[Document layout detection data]
.....
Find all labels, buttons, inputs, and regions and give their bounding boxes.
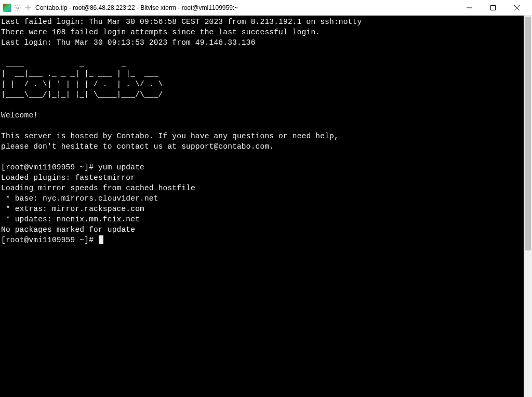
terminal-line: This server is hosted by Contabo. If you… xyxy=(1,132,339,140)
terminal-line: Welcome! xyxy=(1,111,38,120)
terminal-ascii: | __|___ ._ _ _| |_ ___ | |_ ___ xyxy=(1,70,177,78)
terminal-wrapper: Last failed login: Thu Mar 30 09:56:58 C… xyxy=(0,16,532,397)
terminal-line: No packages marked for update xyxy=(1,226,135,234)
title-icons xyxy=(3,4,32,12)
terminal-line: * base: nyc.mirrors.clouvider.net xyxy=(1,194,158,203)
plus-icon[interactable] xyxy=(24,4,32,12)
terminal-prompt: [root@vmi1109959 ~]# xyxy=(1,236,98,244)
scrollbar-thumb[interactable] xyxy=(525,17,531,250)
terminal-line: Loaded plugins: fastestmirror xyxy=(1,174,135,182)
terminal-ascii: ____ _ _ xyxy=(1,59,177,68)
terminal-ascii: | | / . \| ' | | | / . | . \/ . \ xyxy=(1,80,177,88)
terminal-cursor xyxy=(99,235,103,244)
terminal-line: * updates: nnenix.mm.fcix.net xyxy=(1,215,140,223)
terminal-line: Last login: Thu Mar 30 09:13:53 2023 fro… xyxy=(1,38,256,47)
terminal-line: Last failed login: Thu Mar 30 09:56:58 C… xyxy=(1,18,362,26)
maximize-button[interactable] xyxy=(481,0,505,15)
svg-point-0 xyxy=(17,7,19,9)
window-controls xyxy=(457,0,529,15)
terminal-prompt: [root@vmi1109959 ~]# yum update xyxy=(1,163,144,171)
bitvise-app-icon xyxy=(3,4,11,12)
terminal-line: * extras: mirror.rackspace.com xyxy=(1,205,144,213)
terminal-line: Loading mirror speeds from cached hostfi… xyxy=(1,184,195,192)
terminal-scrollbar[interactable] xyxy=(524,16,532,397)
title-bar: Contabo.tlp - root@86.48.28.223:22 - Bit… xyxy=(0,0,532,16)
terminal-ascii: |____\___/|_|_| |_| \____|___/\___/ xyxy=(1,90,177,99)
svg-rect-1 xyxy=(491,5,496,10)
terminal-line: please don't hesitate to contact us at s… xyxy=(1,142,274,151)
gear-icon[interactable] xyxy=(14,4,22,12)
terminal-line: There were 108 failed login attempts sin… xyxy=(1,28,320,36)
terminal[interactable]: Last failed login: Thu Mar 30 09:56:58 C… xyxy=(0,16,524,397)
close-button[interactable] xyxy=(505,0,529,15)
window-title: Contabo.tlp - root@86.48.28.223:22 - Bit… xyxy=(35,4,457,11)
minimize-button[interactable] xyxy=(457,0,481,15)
.....
PROBLEM
Restate each line of the records exactly; pictures do not belong in the copy.

SOLUTION BELOW
Find all labels, buttons, inputs, and regions and give their bounding boxes.
terminal-line: This server is hosted by Contabo. If you… xyxy=(1,132,339,140)
terminal-line: Welcome! xyxy=(1,111,38,120)
terminal-ascii: | __|___ ._ _ _| |_ ___ | |_ ___ xyxy=(1,70,177,78)
terminal-wrapper: Last failed login: Thu Mar 30 09:56:58 C… xyxy=(0,16,532,397)
terminal-line: No packages marked for update xyxy=(1,226,135,234)
title-icons xyxy=(3,4,32,12)
terminal-line: * base: nyc.mirrors.clouvider.net xyxy=(1,194,158,203)
plus-icon[interactable] xyxy=(24,4,32,12)
terminal-prompt: [root@vmi1109959 ~]# xyxy=(1,236,98,244)
scrollbar-thumb[interactable] xyxy=(525,17,531,250)
terminal-line: Loaded plugins: fastestmirror xyxy=(1,174,135,182)
terminal-ascii: ____ _ _ xyxy=(1,59,177,68)
terminal-ascii: | | / . \| ' | | | / . | . \/ . \ xyxy=(1,80,177,88)
terminal-cursor xyxy=(99,235,103,244)
terminal-line: * updates: nnenix.mm.fcix.net xyxy=(1,215,140,223)
terminal-line: Last login: Thu Mar 30 09:13:53 2023 fro… xyxy=(1,38,256,47)
terminal-line: Last failed login: Thu Mar 30 09:56:58 C… xyxy=(1,18,362,26)
maximize-button[interactable] xyxy=(481,0,505,15)
svg-point-0 xyxy=(17,7,19,9)
window-controls xyxy=(457,0,529,15)
terminal-prompt: [root@vmi1109959 ~]# yum update xyxy=(1,163,144,171)
bitvise-app-icon xyxy=(3,4,11,12)
terminal-line: * extras: mirror.rackspace.com xyxy=(1,205,144,213)
terminal-line: Loading mirror speeds from cached hostfi… xyxy=(1,184,195,192)
terminal-scrollbar[interactable] xyxy=(524,16,532,397)
title-bar: Contabo.tlp - root@86.48.28.223:22 - Bit… xyxy=(0,0,532,16)
terminal-ascii: |____\___/|_|_| |_| \____|___/\___/ xyxy=(1,90,177,99)
svg-rect-1 xyxy=(491,5,496,10)
terminal-line: please don't hesitate to contact us at s… xyxy=(1,142,274,151)
gear-icon[interactable] xyxy=(14,4,22,12)
terminal-line: There were 108 failed login attempts sin… xyxy=(1,28,320,36)
terminal[interactable]: Last failed login: Thu Mar 30 09:56:58 C… xyxy=(0,16,524,397)
close-button[interactable] xyxy=(505,0,529,15)
window-title: Contabo.tlp - root@86.48.28.223:22 - Bit… xyxy=(35,4,457,11)
minimize-button[interactable] xyxy=(457,0,481,15)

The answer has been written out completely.